The building looks different to me as I step out of the taxi, though I can’t figure out why. I still have the keys I stole from Owen the night I killed him and I take them out, now, to open the lobby door but they don’t work, won’t fit properly. Instead, a uniformed doorman who wasn’t here six months ago opens it for me, excusing himself for taking so long. I stand there in the rain, confused, until he ushers me in, merrily asking, with a thick Irish accent, “Well, are you coming in or staying out—you’re getting soaked.” I move into the lobby, my umbrella held under one arm, tucking the surgical mask I brought with me to deal with the smell back into my pocket. I’m holding a Walkman, debating what to say, how to phrase it.

“Well, now what can I do for you sir?” he asks.

I stall—a long, awkward pause—before saying, simply, “Fourteen-A.”

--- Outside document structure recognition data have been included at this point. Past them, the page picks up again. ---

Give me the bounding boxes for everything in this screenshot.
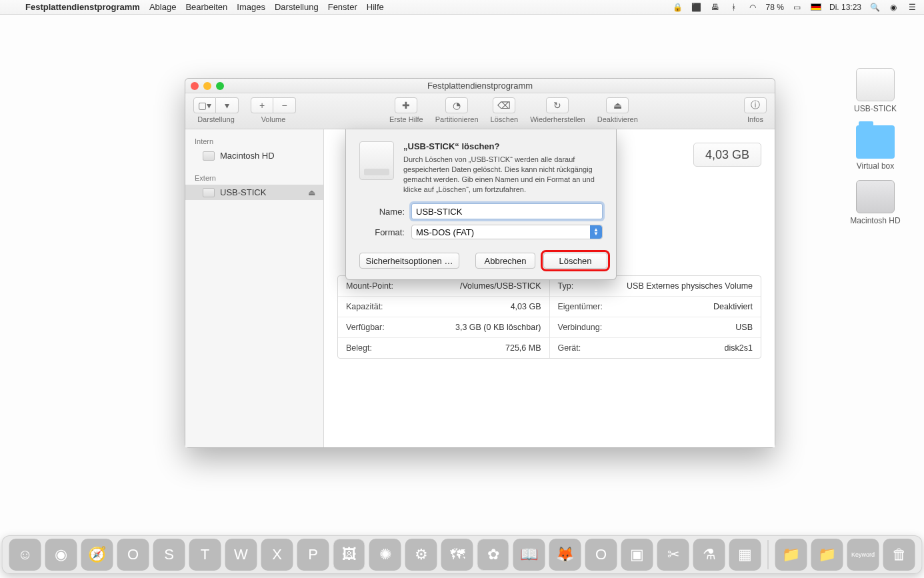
dock-keyword-file[interactable]: Keyword: [847, 539, 879, 571]
dock-trash[interactable]: 🗑: [883, 539, 915, 571]
desktop-usb-stick[interactable]: USB-STICK: [847, 68, 904, 113]
toolbar: ▢▾ ▾ Darstellung + − Volume ✚ Erste Hilf…: [185, 93, 775, 129]
dock-folder-2[interactable]: 📁: [811, 539, 843, 571]
volume-add-button[interactable]: +: [251, 97, 273, 113]
battery-icon[interactable]: ▭: [792, 2, 803, 13]
detail-value: /Volumes/USB-STICK: [460, 281, 541, 291]
dock-powerpoint[interactable]: P: [297, 539, 329, 571]
menu-darstellung[interactable]: Darstellung: [275, 2, 319, 12]
detail-key: Verbindung:: [558, 323, 603, 332]
dock-finder[interactable]: ☺: [9, 539, 41, 571]
sidebar-header-external: Extern: [185, 170, 323, 185]
notification-center-icon[interactable]: ☰: [907, 2, 917, 13]
dock-preview[interactable]: 🖼: [333, 539, 365, 571]
detail-value: Deaktiviert: [713, 302, 753, 311]
detail-key: Gerät:: [558, 343, 581, 353]
toolbar-label: Erste Hilfe: [389, 115, 423, 123]
shield-icon[interactable]: ⬛: [691, 2, 702, 13]
erase-dialog: „USB-STICK“ löschen? Durch Löschen von „…: [345, 129, 617, 280]
dock-app-4[interactable]: ▦: [729, 539, 761, 571]
dock-safari[interactable]: 🧭: [81, 539, 113, 571]
dialog-body: Durch Löschen von „USB-STICK“ werden all…: [403, 155, 603, 194]
dock-outlook[interactable]: O: [117, 539, 149, 571]
details-left: Mount-Point:/Volumes/USB-STICK Kapazität…: [338, 276, 550, 358]
partition-button[interactable]: ◔: [445, 97, 468, 113]
window-minimize-button[interactable]: [203, 82, 211, 90]
details-right: Typ:USB Externes physisches Volume Eigen…: [550, 276, 761, 358]
menu-ablage[interactable]: Ablage: [149, 2, 176, 12]
name-label: Name:: [359, 207, 411, 217]
detail-key: Belegt:: [346, 343, 372, 353]
restore-button[interactable]: ↻: [546, 97, 569, 113]
menu-fenster[interactable]: Fenster: [328, 2, 357, 12]
cancel-button[interactable]: Abbrechen: [475, 253, 535, 269]
folder-icon: [856, 125, 895, 159]
wifi-icon[interactable]: ◠: [747, 2, 758, 13]
dock-virtualbox[interactable]: ▣: [621, 539, 653, 571]
dock-skype[interactable]: S: [153, 539, 185, 571]
security-options-button[interactable]: Sicherheitsoptionen …: [359, 253, 459, 269]
dock-separator: [768, 540, 769, 569]
menubar: Festplattendienstprogramm Ablage Bearbei…: [0, 0, 924, 15]
usb-drive-icon: [856, 68, 895, 101]
desktop-virtual-box[interactable]: Virtual box: [847, 125, 904, 171]
detail-value: 4,03 GB: [511, 302, 541, 311]
dock-ibooks[interactable]: 📖: [513, 539, 545, 571]
dock-app-1[interactable]: ✺: [369, 539, 401, 571]
input-flag-icon[interactable]: [811, 3, 821, 11]
menu-bearbeiten[interactable]: Bearbeiten: [185, 2, 227, 12]
window-close-button[interactable]: [191, 82, 199, 90]
menu-images[interactable]: Images: [237, 2, 265, 12]
spotlight-icon[interactable]: 🔍: [869, 2, 880, 13]
drive-icon: [203, 151, 215, 161]
dock-app-2[interactable]: ✂: [657, 539, 689, 571]
detail-value: disk2s1: [725, 343, 753, 353]
printer-icon[interactable]: 🖶: [710, 2, 721, 13]
unmount-button[interactable]: ⏏: [606, 97, 629, 113]
dock: ☺ ◉ 🧭 O S T W X P 🖼 ✺ ⚙ 🗺 ✿ 📖 🦊 O ▣ ✂ ⚗ …: [2, 535, 923, 574]
keychain-icon[interactable]: 🔒: [673, 2, 683, 13]
dock-folder-1[interactable]: 📁: [775, 539, 807, 571]
dock-photos[interactable]: ✿: [477, 539, 509, 571]
view-button[interactable]: ▢▾: [193, 97, 216, 113]
dock-word[interactable]: W: [225, 539, 257, 571]
clock[interactable]: Di. 13:23: [829, 3, 861, 12]
dock-firefox[interactable]: 🦊: [549, 539, 581, 571]
dock-system-preferences[interactable]: ⚙: [405, 539, 437, 571]
first-aid-button[interactable]: ✚: [395, 97, 417, 113]
dock-excel[interactable]: X: [261, 539, 293, 571]
window-zoom-button[interactable]: [216, 82, 224, 90]
detail-key: Eigentümer:: [558, 302, 603, 311]
view-dropdown[interactable]: ▾: [216, 97, 239, 113]
dock-app-3[interactable]: ⚗: [693, 539, 725, 571]
battery-percent[interactable]: 78 %: [766, 3, 784, 12]
erase-button[interactable]: ⌫: [493, 97, 515, 113]
detail-key: Mount-Point:: [346, 281, 393, 291]
app-name[interactable]: Festplattendienstprogramm: [25, 2, 140, 12]
toolbar-label: Partitionieren: [435, 115, 479, 123]
dock-teams[interactable]: T: [189, 539, 221, 571]
dock-siri[interactable]: ◉: [45, 539, 77, 571]
toolbar-label: Volume: [261, 115, 286, 123]
desktop-label: Virtual box: [847, 161, 904, 171]
volume-remove-button[interactable]: −: [273, 97, 296, 113]
eject-icon[interactable]: ⏏: [308, 188, 315, 197]
dock-opera[interactable]: O: [585, 539, 617, 571]
info-button[interactable]: ⓘ: [744, 97, 767, 113]
desktop-macintosh-hd[interactable]: Macintosh HD: [847, 180, 904, 225]
format-select[interactable]: MS-DOS (FAT) ▲▼: [411, 225, 603, 239]
menu-hilfe[interactable]: Hilfe: [367, 2, 384, 12]
titlebar[interactable]: Festplattendienstprogramm: [185, 79, 775, 93]
desktop-label: USB-STICK: [847, 104, 904, 113]
dock-maps[interactable]: 🗺: [441, 539, 473, 571]
bluetooth-icon[interactable]: ᚼ: [729, 2, 739, 13]
siri-icon[interactable]: ◉: [888, 2, 899, 13]
format-label: Format:: [359, 227, 411, 237]
sidebar-item-usb-stick[interactable]: USB-STICK ⏏: [185, 185, 323, 200]
detail-key: Kapazität:: [346, 302, 383, 311]
erase-confirm-button[interactable]: Löschen: [543, 253, 607, 269]
detail-value: 3,3 GB (0 KB löschbar): [455, 323, 541, 332]
name-input[interactable]: [411, 203, 603, 219]
sidebar-item-macintosh-hd[interactable]: Macintosh HD: [185, 148, 323, 163]
disk-icon: [359, 141, 394, 180]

He looks me over carefully before checking his book, then beams, marking something down. “Ah, of course. Mrs. Wolfe is up there right now.”

“Mrs. … Wolfe?” Weakly, I smile.

“Yes. She’s the real estate agent,” he says, looking up at me. “You do have an appointment, don’t you?”

The elevator operator, also a new addition, stares at the floor as the two of us rise up into the building. I’m trying to retrace my steps on that night, during that whole week, uselessly knowing I have never been back to this apartment after murdering the two girls.
How much is Owen’s apartment
worth?
is a question that keeps forcing its way into my mind until finally it just rests there, throbbing.
The Patty Winters Show
this morning was about people with half their brains removed. My chest feels like ice.